DURHAM, N.C. — The chef Ricky Moore was 10 years old when his maternal grandmother, Bernice McClease Loftin introduced him to a tradition that would define his professional trajectory — and his holiday celebrations.
For more than seven years, Ms. Loftin would hand Mr. Moore, her eldest grandchild, a cold 16-ounce glass bottle of Pepsi and a small parcel of roasted, salted peanuts at the end of each week, as they sat on the front porch of her home in eastern North Carolina. The two would then drop a few peanuts into the soda.

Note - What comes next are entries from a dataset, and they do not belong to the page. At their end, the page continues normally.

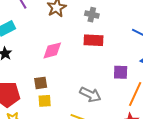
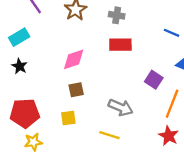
purple square: (121, 72) -> (154, 80), turned 35
brown square: (41, 83) -> (76, 90), moved

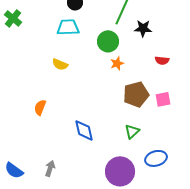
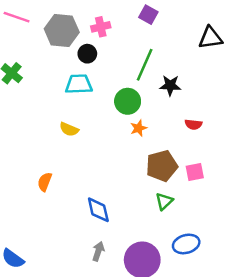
green triangle: (132, 131) -> (164, 201), moved
gray arrow: (50, 168) -> (98, 251), moved

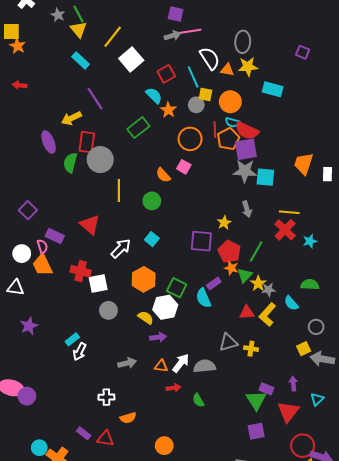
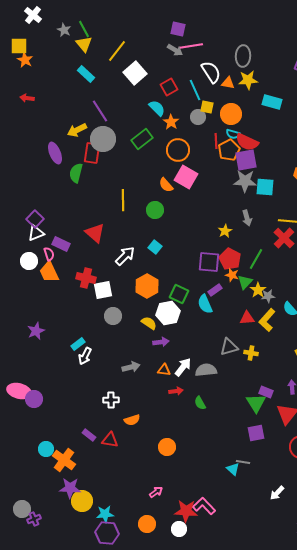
gray arrow: (172, 36) -> (175, 50), turned 49
orange circle: (190, 139) -> (178, 150), moved
gray circle: (100, 160) -> (103, 139), moved
pink square: (184, 167) -> (186, 177), size x1.6
purple square: (201, 241) -> (209, 262), moved
white triangle: (16, 288) -> (36, 233), moved, turned -30

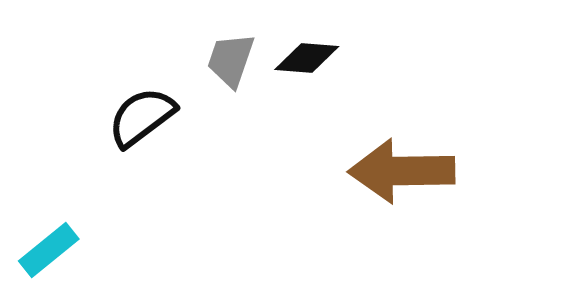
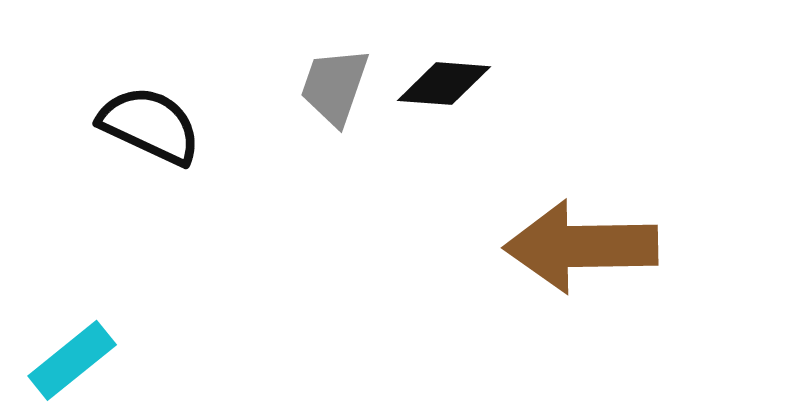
black semicircle: (142, 117) -> (150, 125), moved, turned 62

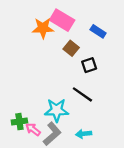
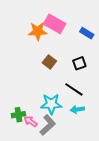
brown square: (71, 48) -> (49, 62), moved
cyan arrow: (84, 134) -> (77, 109), moved

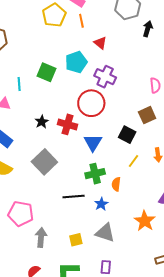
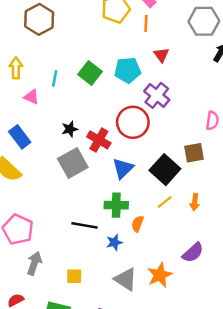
black square: (127, 135) -> (165, 170), size x1.4
gray square: (44, 162) -> (73, 163), moved
gray triangle: (105, 233) -> (126, 279), moved

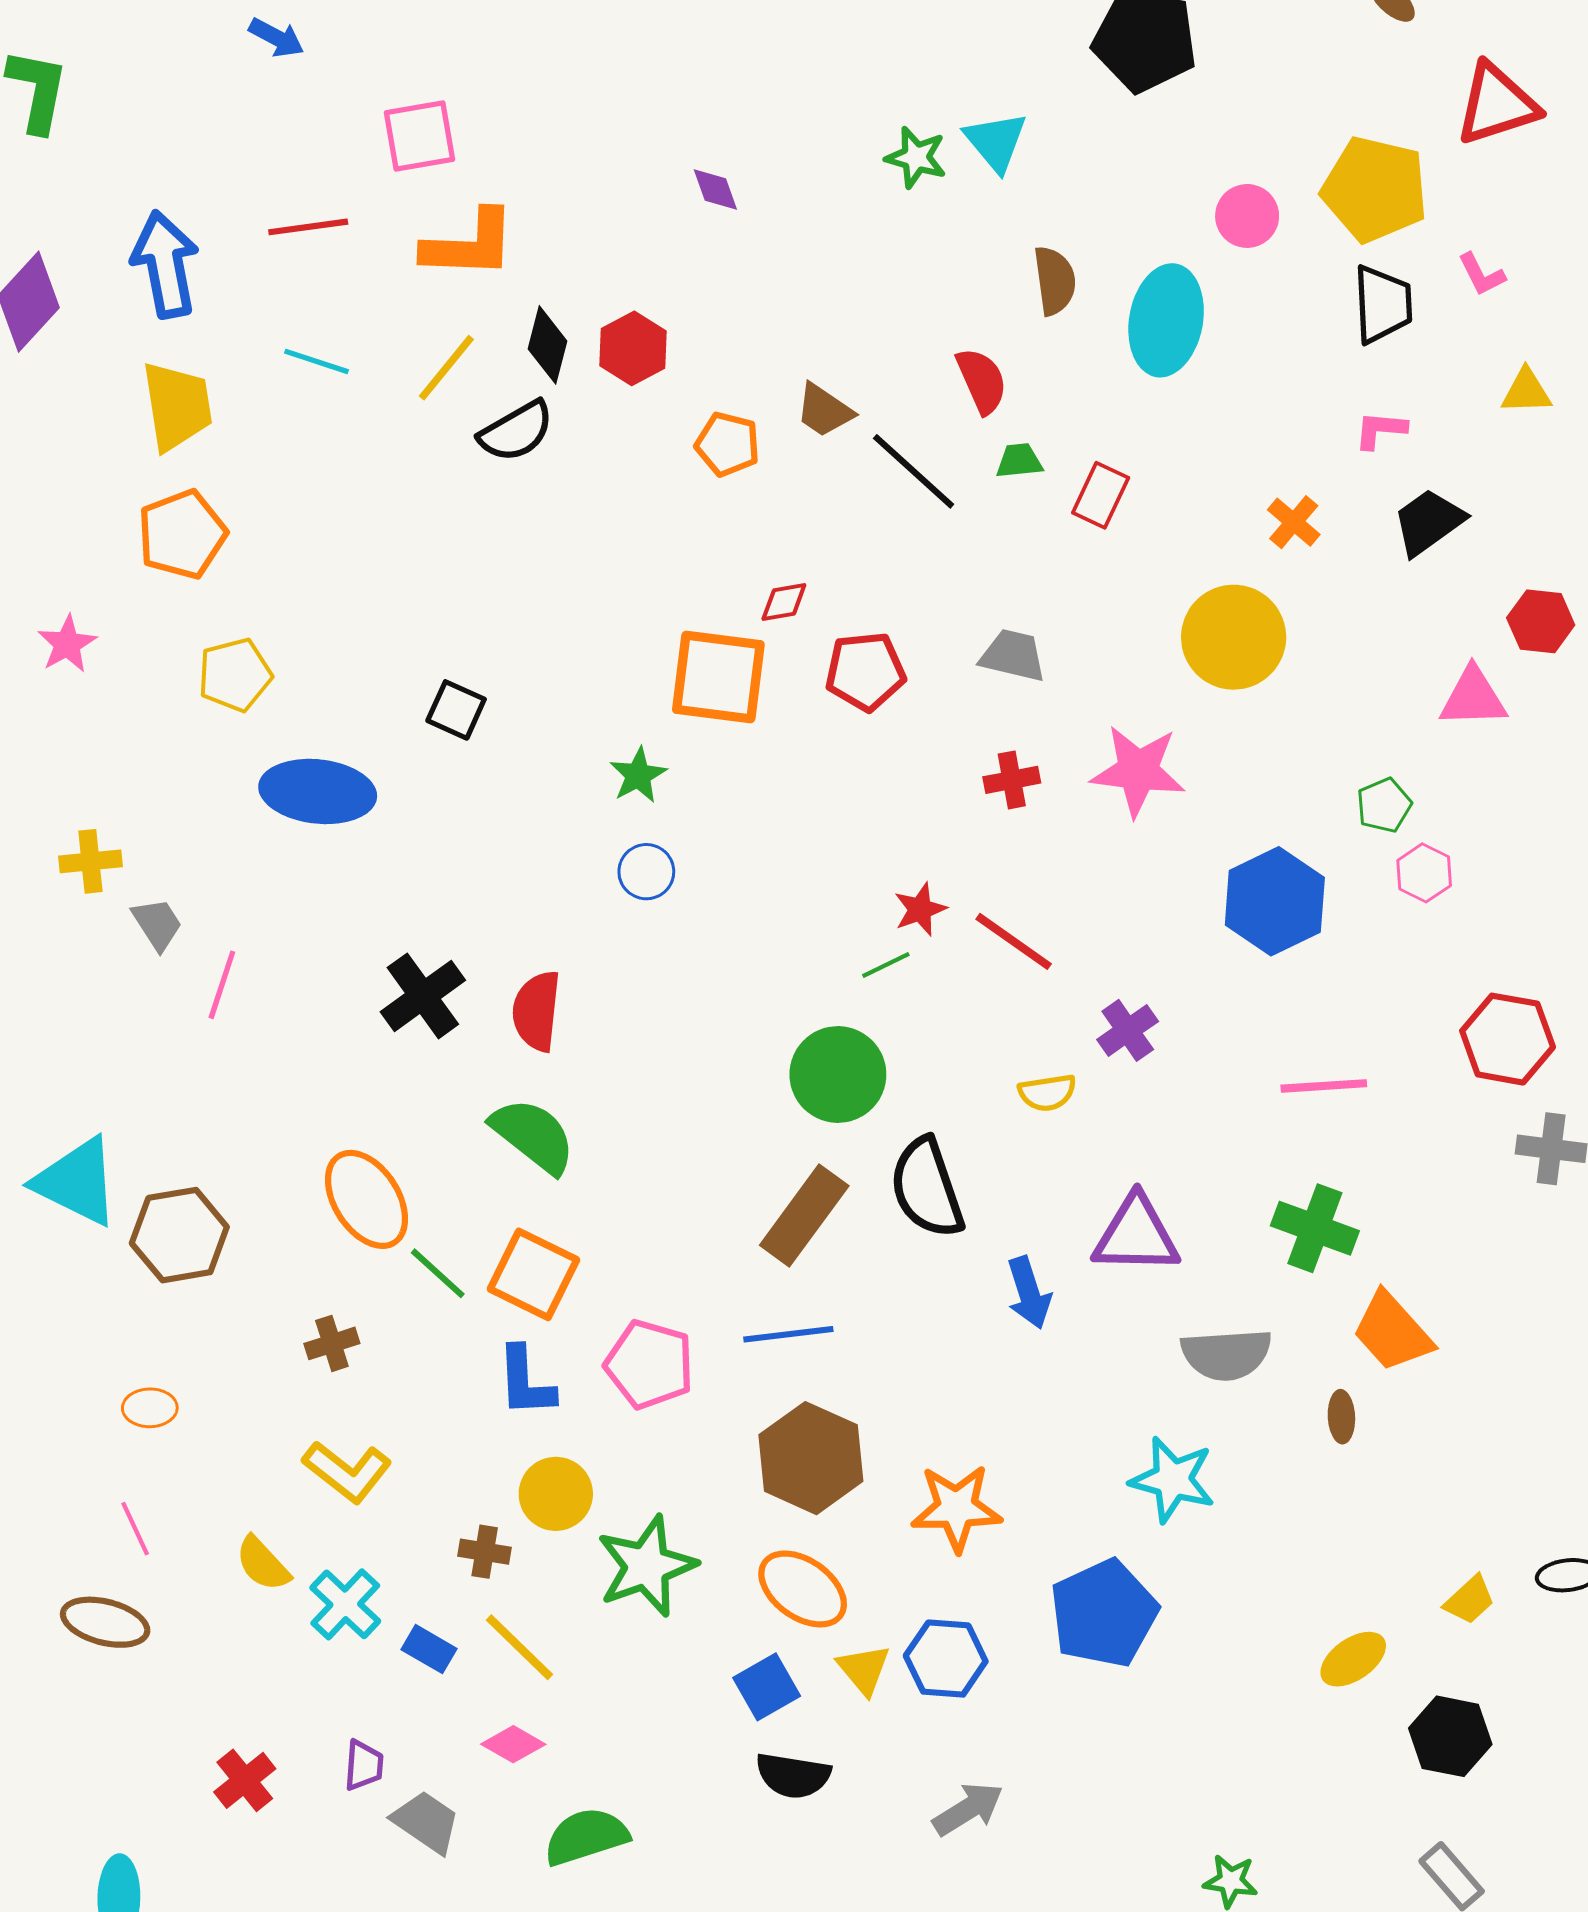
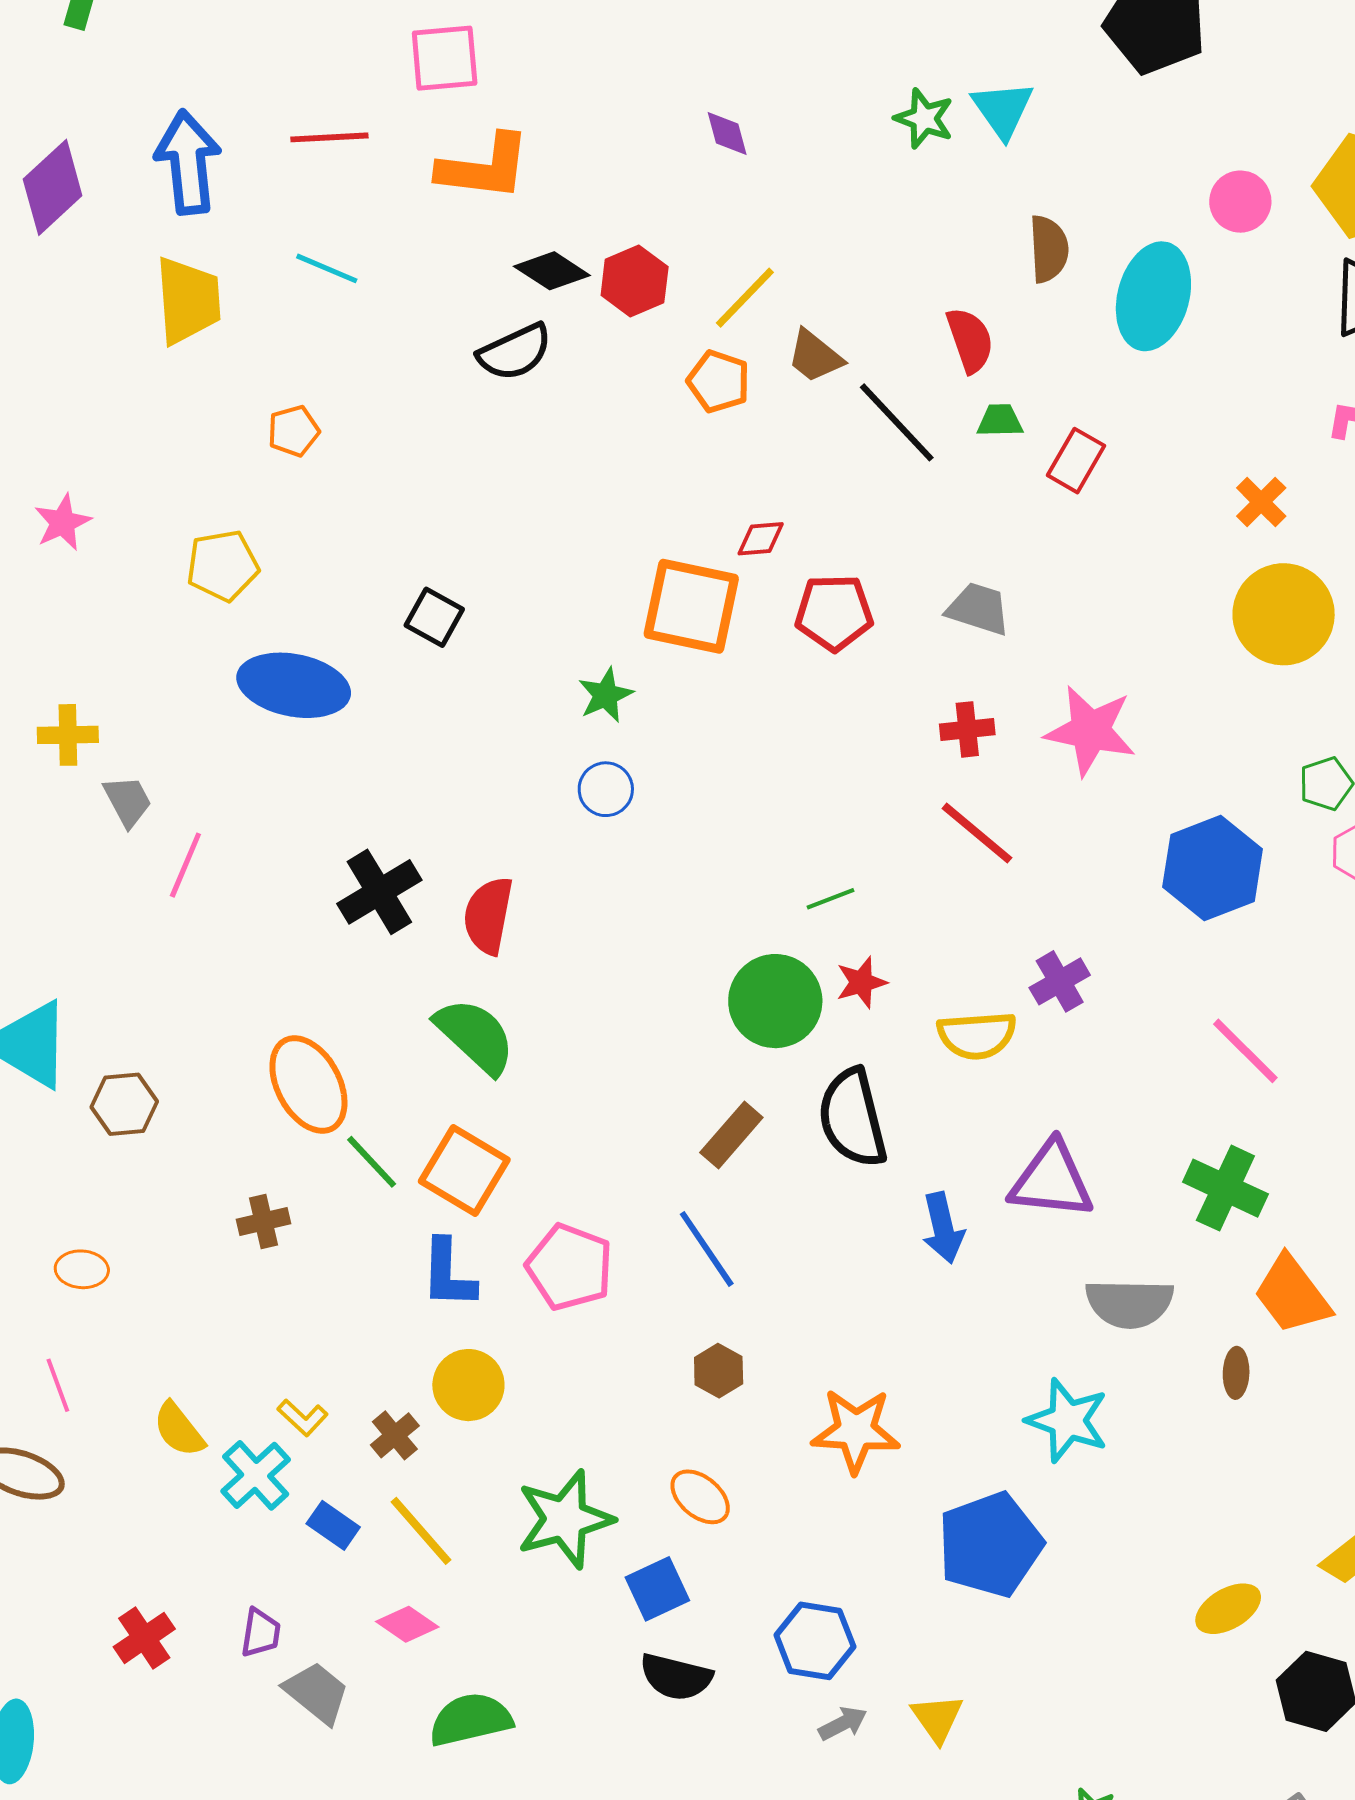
black diamond: (547, 345) -> (552, 271), turned -76
yellow line: (446, 368) -> (745, 298), moved
orange pentagon: (182, 534) -> (294, 431), moved, size x0.6
yellow circle: (1234, 637) -> (1284, 614), moved
red star: (920, 909) -> (861, 982), moved
red line: (1014, 941) -> (977, 833), moved
pink line: (1324, 1086) -> (1245, 1051), turned 44
yellow semicircle: (1047, 1093) -> (977, 1035), size x1.4
brown rectangle: (804, 1215) -> (731, 1135), size x0.7
brown hexagon: (179, 1235) -> (124, 1104), size x0.7
blue line: (788, 1334) -> (707, 1249), turned 58
brown hexagon: (811, 1458) -> (719, 1371), size x0.5
yellow L-shape: (347, 1472) -> (303, 1418), moved, size x0.6
brown cross: (485, 1552) -> (395, 1435), turned 36
green star: (647, 1566) -> (565, 1519), moved
orange ellipse: (803, 1589) -> (700, 1497), size x0.7
blue hexagon: (946, 1659) -> (815, 1641), moved
yellow triangle: (864, 1669) -> (937, 1718), moved
gray arrow: (968, 1809) -> (843, 1723), size x0.7

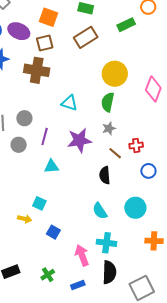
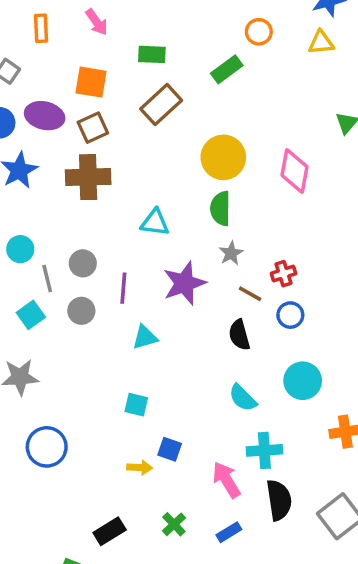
blue circle: (148, 171) -> (290, 315), moved
yellow arrow: (25, 219) -> (140, 467), moved

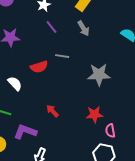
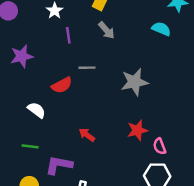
purple line: (52, 27) -> (68, 35), turned 40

“It was a rush of sweet and salt with crunch and liquid happening all at once,” said Mr. Moore, the chef and owner of Saltbox Seafood Joint who this year was named Best Chef: Southeast at the James Beard Foundation awards. The ritual remains Mr. Moore’s most enduring and affecting food memory, one that informs the centerpiece of his Kwanzaa celebration: a luscious peanut fish stew.
Mr. Moore began observing Kwanzaa 20 years ago, and in the beginning he was especially interested in the food traditions surrounding the holiday. There is not a central, definitive culinary tradition that roots Kwanzaa, which is celebrated from Dec. 26 to Jan. 1, and many cooks look to foods across the African diaspora to anchor their festivities.
“I decided to only serve dishes that were truly meaningful and personal,” Mr. Moore said.
For Mr. Moore, 53, that means a dish where peanuts, an indispensable ingredient that binds his past and present, play a central role.
Typically, on the Friday of Kwanzaa, he makes 60 portions of peanut fish stew, which features punchy aromatics like ginger and garlic, as well as chopped fresh peanuts and a from-scratch peanut butter. Mr. Moore cooks the stew outdoors in a huge cast-iron cauldron.
“It’s too big for me to cook indoors from a safety standpoint,” he said, laughing.
The other meal he prepares for his family and friends — usually on the Sunday of Kwanzaa — is an allspice-scented brown stew pork shoulder, served with skillet fried plantains and rice.
Even though he is a chef, everyone in his immediate family has a hand in taking the stew across the finish line for their more than two dozen guests. His daughter, Hunter, who is a college freshman, prepares the vegetables and his 15-year-old son, Greyson, makes the peanut butter. His wife, Norma, makes the Carolina gold rice that they serve with the stew.